THE Philippine National Police has renewed its call on Congress to pass a law that will allow the entry of college undergraduates or those with at least 72 collegiate units into the force amid its effort to beef-up its manpower strength needed to further step-up patrolling in the streets to thwart criminality.

The PNP leadership headed by Director General Ronald ‘Bato’ M. de la Rosa said that if passed, the bill authored by a retired police general, now Pangasinan (2nd District) Representative Leopoldo N. Bataoil, will provide deserving college undergraduates the opportunity to join the police force and serve the country.
   
If allowed entry into our organization, those with a minimum of 72 collegiate units will initially serve as Patrol Officers, a rank lower than Police Officer 1 until they get their college diplomas, officials of the PNP Directorate for Plans headed by Chief Superintendent Edwin C. Roque said amid the predicament facing the PNP recruitment program.
   
Under the law, only college graduates can be allowed to enter the force and be issued a police uniform, badge and a gun. Next year, the PNP will be recruiting an additional 10,000 policemen.
   
However, officials noted that many college undergraduates also deserve to join the police force provided that they cannot be promoted to the next higher rank until they got their college diplomas.
   
At present, Police Officers 1 receive an average of P16,000 monthly salary which according to many is much more than the starting salary being given to fresh college graduates except call center agents who mostly receive an average of P20-25,000 a month.
   
Rep.
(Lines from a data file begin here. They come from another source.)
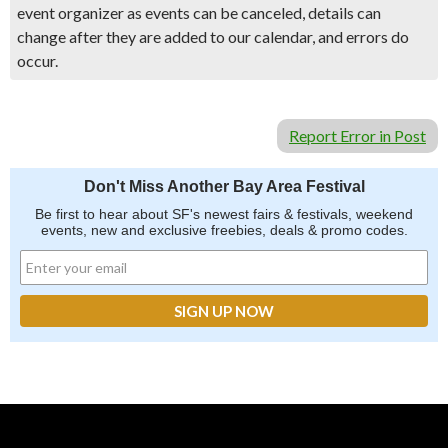
event organizer as events can be canceled, details can
change after they are added to our calendar, and errors do
occur.
Report Error in Post
Don't Miss Another Bay Area Festival
Be first to hear about SF's newest fairs & festivals, weekend
events, new and exclusive freebies, deals & promo codes.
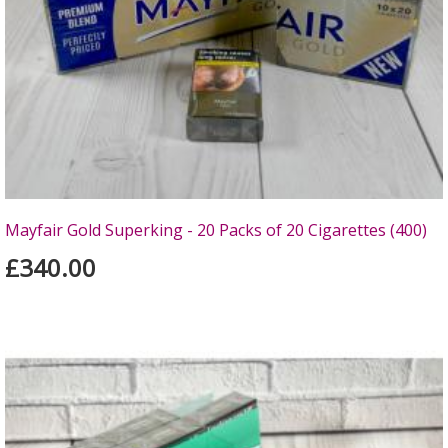
Mayfair Gold Superking - 20 Packs of 20 Cigarettes (400)
£340.00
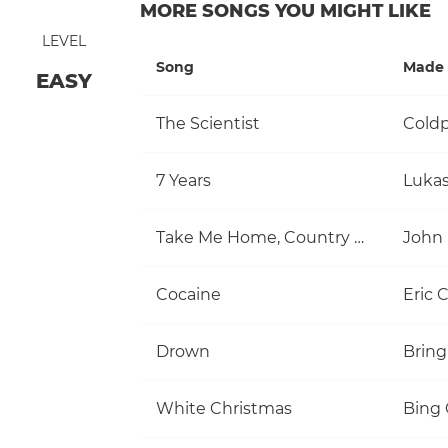
MORE SONGS YOU MIGHT LIKE
LEVEL
Song
Made 
EASY
The Scientist
Coldp
7 Years
Luka
Take Me Home, Country Roads
John
Cocaine
Eric 
Drown
Bring
White Christmas
Bing 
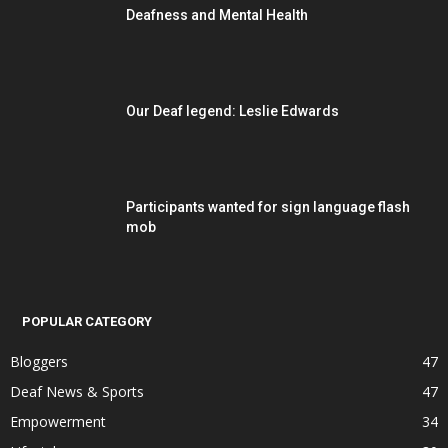
Deafness and Mental Health
Our Deaf legend: Leslie Edwards
Participants wanted for sign language flash
mob
POPULAR CATEGORY
Bloggers
47
Deaf News & Sports
47
Empowerment
34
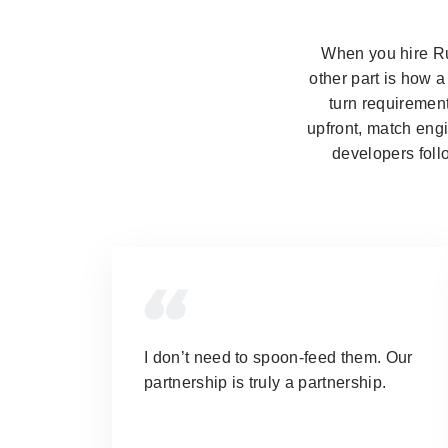
When you hire Rub
other part is how 
turn requirement
upfront, match engi
developers foll
I don’t need to spoon-feed them.
Our
partnership is truly a partnership.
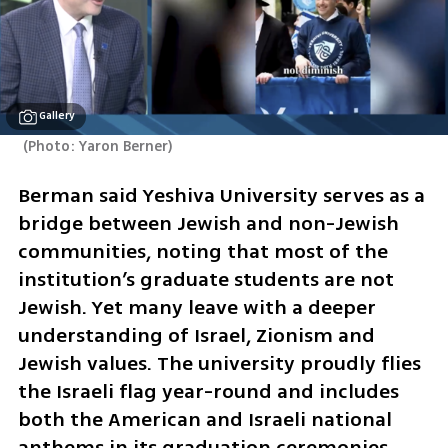
Gallery
(
Photo: Yaron Berner
)
Berman said Yeshiva University serves as a 
bridge between Jewish and non-Jewish 
communities, noting that most of the 
institution’s graduate students are not 
Jewish. Yet many leave with a deeper 
understanding of Israel, Zionism and 
Jewish values. The university proudly flies 
the Israeli flag year-round and includes 
both the American and Israeli national 
anthems in its graduation ceremonies. 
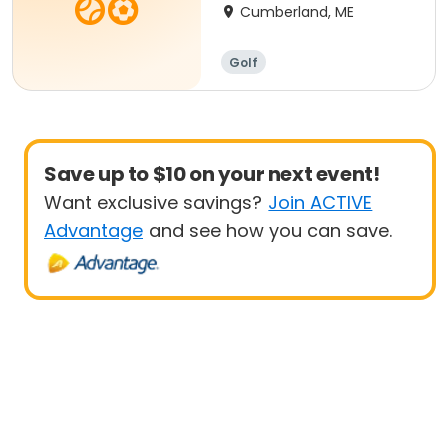
Cumberland, ME
Golf
Save up to $10 on your next event!
Want exclusive savings?
Join ACTIVE
Advantage
and see how you can save.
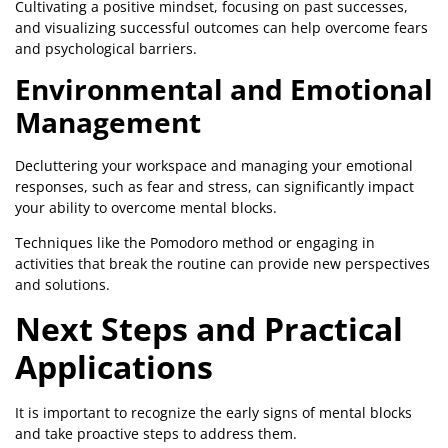
Cultivating a positive mindset, focusing on past successes,
and visualizing successful outcomes can help overcome fears
and psychological barriers.
Environmental and Emotional
Management
Decluttering your workspace and managing your emotional
responses, such as fear and stress, can significantly impact
your ability to overcome mental blocks.
Techniques like the Pomodoro method or engaging in
activities that break the routine can provide new perspectives
and solutions.
Next Steps and Practical
Applications
It is important to recognize the early signs of mental blocks
and take proactive steps to address them.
Bataoil introduced House Bill No. 2201 noting the dilemma facing the PNP when it comes to the prevailing lapses of its maneuver units resulting from raids and ambuscades conducted by armed groups in the country which seem to jeopardize the operational aspect of the organization.
   
Senator Grace Poe also introduced Senate Bill 1239 which fully supports Bataoil’s proposal. Poe explained that the K-12 Enhanced Education Program was designed, among others to solve the ballooning unemployment in the country by arming students with the true mastery of basic competencies and necessary skills to enter into the work force.